Using this system, it is possible to avoid the End Game in BitTorrent, by
downloading parity pieces as soon as possible, which allow you to reconstruct
the last pieces as soon as enough pieces have been downloaded.
Description
A parity piece contains different parity blocks, which correspond to torrent pieces. If the parity piece contains 4 parity blocks, ABCD, and the file contains 23 pieces, the parity blocks would cover the following regions of the file: ABCDABCDABCDABCDABCDABC. In this example region A contains 6 pieces. As soon as all except one of the pieces of a region are downloaded (this would be 5 in region A), the missing piece is created using the corresponding parity block. The created missing block should be checked in the same way as any downloaded block, recreated from the beginning if an on-the-fly creation fails the hash check, and just downloaded when a full calculation from scratch fails the hash check.
Simplified Example
Imagine that you are downloading a file of 9 bytes, each piece being 2 bytes
length, and the parity piece containing 2 parity blocks.

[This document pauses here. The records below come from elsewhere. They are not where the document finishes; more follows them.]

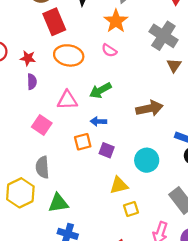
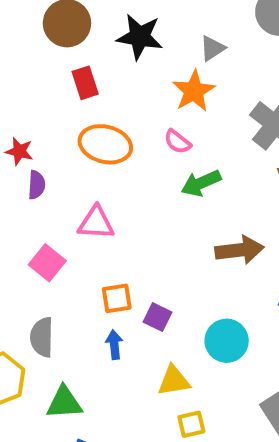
red rectangle: (54, 22) -> (85, 83), size x0.7
red star: (28, 58) -> (19, 151), moved
green arrow: (100, 90) -> (201, 183), moved
blue arrow: (99, 121) -> (114, 345), moved, turned 77

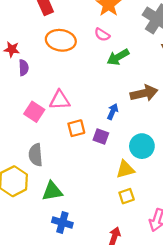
pink triangle: (96, 223) -> (60, 100), moved
blue arrow: (114, 345) -> (113, 112), moved, turned 35
yellow triangle: (174, 381) -> (125, 169), moved

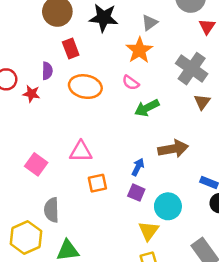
purple semicircle: (24, 68) -> (47, 71), moved
pink square: (34, 112) -> (36, 164), moved
purple square: (101, 137) -> (136, 193), moved
yellow triangle: (125, 169) -> (148, 231), turned -42

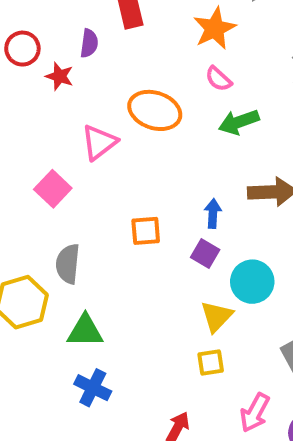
orange star: (139, 50) -> (215, 28), moved
orange ellipse: (85, 87) -> (155, 110), moved
pink triangle: (81, 152) -> (99, 142), moved, turned -45
blue arrow: (138, 167) -> (213, 214), turned -30

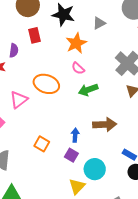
orange square: (146, 231) -> (42, 144), turned 35

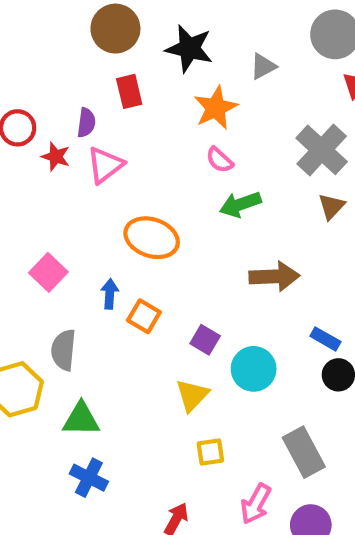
orange ellipse: (46, 84) -> (152, 238), moved
pink triangle: (19, 100) -> (105, 165), moved
blue arrow: (75, 135) -> (110, 294), moved
yellow triangle: (77, 186) -> (192, 395), moved

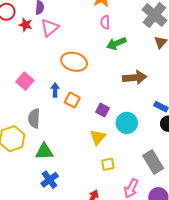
pink semicircle: (219, 160) -> (105, 22), turned 48
blue cross: (89, 478) -> (50, 180), turned 30

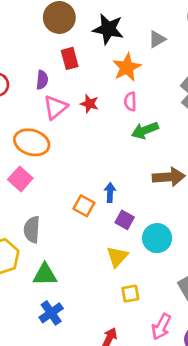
red star: (26, 25) -> (89, 104), moved
orange ellipse: (74, 62) -> (32, 142), moved
blue arrow: (55, 90) -> (110, 192), moved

This is the file your are downloading: (AB AB
A, 3 pieces in region A, 2 pieces in region
B)
01000010 01010100 00100000 01010000
01100001 01110010 01101001 01110100
01111001
Region A contains 5 bytes, but 3 pieces of 2 bytes length, so
the parity block would require 6 bytes. The missing bits in this case are
considered to be 0, and the parity block for region A would be
calculated from:
01000010 01010100 01100001 01110010 01111001 00000000
resulting in:
01011010 00100110
Region B contains 4 bytes, 2 pieces of 2 bytes, so the parity block requires
only those 4 bytes. This block is then calculated from:
00100000 01010000 01101001 01110100
resulting in:
01001001 00100100
With this we have a parity piece, which is all these parity blocks together:
(AB)
01011010 00100110 01001001 00100100
Once you have downloaded the first 2 pieces of the file, there is only 1 piece
of region B that you do not have yet. As soon as this happens, you take all the
pieces you have of this region, together with the parity block for region B,
and XOR them, which should result in the missing piece:
01101001 01110100
As soon as either the third or the last piece is downloaded, the same can be
done for region A, and we have the complete file again.
Multi File Support
It is often the case with torrents containing multiple files, that some users wish to download only one of these files, which is possible to do with many clients. In order to allow the use of parity blocks for single files, there are parity pieces for each file. These parity pieces cover all pieces of the file, from the first piece containing the file until and including the last piece containing the file. This means that there can be multiple parity pieces, each containing multiple parity blocks.
Compatibility
When no parity information is specified in the .torrent file, the following
settings must be used: for each file in the torrent, 1 parity piece containing
1 parity block, meaning that each file has it's own and only one region.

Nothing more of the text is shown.